# Problem description
No picture belongs in the answer, which must hold exactly the lines from the one with "Dominic Fik" through the final line below.

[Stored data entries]
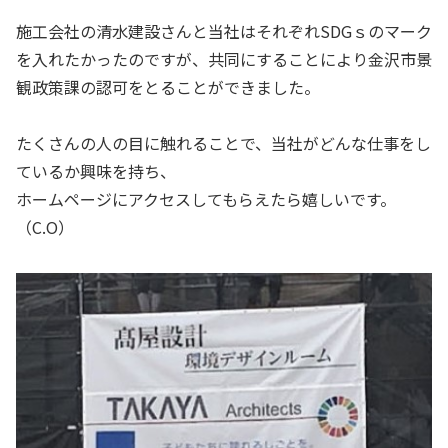
施工会社の清水建設さんと当社はそれぞれSDGｓのマーク
を入れたかったのですが、共同にすることにより金沢市景
観政策課の認可をとることができました。
たくさんの人の目に触れることで、当社がどんな仕事をし
ているか興味を持ち、
ホームページにアクセスしてもらえたら嬉しいです。
（C.O）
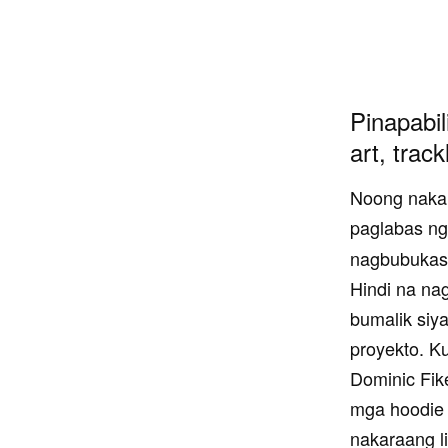
Pinapabil
art, track
Noong nakar
paglabas ng
nagbubukas 
Hindi na nag
bumalik siya
proyekto. K
Dominic Fik
mga hoodie 
nakaraang li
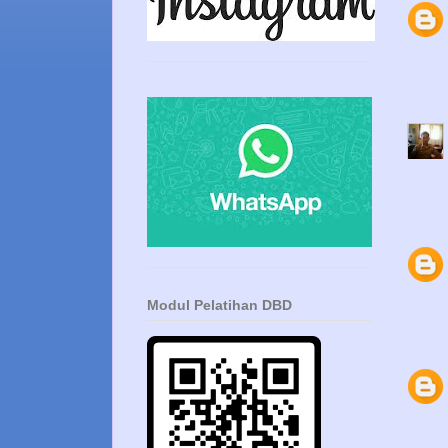
Modul Pelatihan DBD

# Output of the exercise
Dominic Fik
mga hoodie 
nakaraang li
Modul Pelatihan DBD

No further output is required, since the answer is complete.